Ya pasó el tormento. Al fin se acabaron las mañanas, tardes y casi noches de estudio; se acabó esa especie de telaraña que comenzaba a tejerse entre mi culo y la silla, los nervios, la sensación permanente de olvido, la memorización de datos estúpidos.
La vida después del examen MIR es el mejor dulce que se podría saborear: tiempo libre, más tiempo libre, y aún más tiempo libre. Nunca me sentí tan contenta al ir a pedir cita al dentista o al médico. Cada diez minutos recuerdo que no tengo que estudiar, y me pongo tan contenta que luego pienso que esto no puede durar mucho. La duración de esta fase maníaca en mi vida (y en la de todos los post-examinados MIR) es de unos cuatro meses, el plazo hasta que se elige destino.

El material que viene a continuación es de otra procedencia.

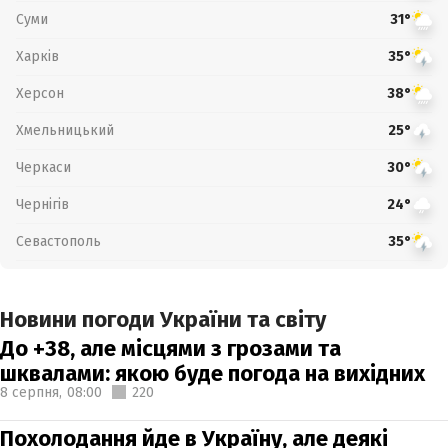
Суми
31°
Харків
35°
Херсон
38°
Хмельницький
25°
Черкаси
30°
Чернігів
24°
Севастополь
35°
Новини погоди України та світу
До +38, але місцями з грозами та
шквалами: якою буде погода на вихідних
8 серпня,
08:00
220
Похолодання йде в Україну, але деякі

¿Que qué tal el examen? Bueno, es difícil contestar a algo así. Un examen como éste nunca sale bien. Aun cuando se salga con sensación de que fue fácil o difícil, los resultados son inesperados. El que salió contento puede sacar una nota de mierda, y el que salió triste puede tener más de lo que esperaba. Dios es justo, y como no pudo consentir tanta felicidad en cuatro meses, lo aderezó con la angustia e intriga que hay que pasar hasta que salgan los listados definitivos allá por marzo.
Hasta entonces lo mejor es no comerse la cabeza haciendo cuentas, es decir, todo lo contrario a lo que hago yo, que a los dos días del examen ya estaba metiendo mis respuestas en páginas que te hacen estimaciones de nota y puesto. Sus resultados no son fiables, pero algo incontrolable me impulsa a hacerlo. Al menos no me ha dado por ponerme a seguir foros de estudiantes de medicina; esos sí que me ponen los pelos de punta... hay gente mucho más obsesiva que yo, menos mal.
Ahora sólo resta descansar, pensar de vez en cuando en un destino y un lugar... y aguardar al fatídico día en que se sepa algo oficial.
Suerte a los que están como yo, y ánimo a los que os toca aguantarnos.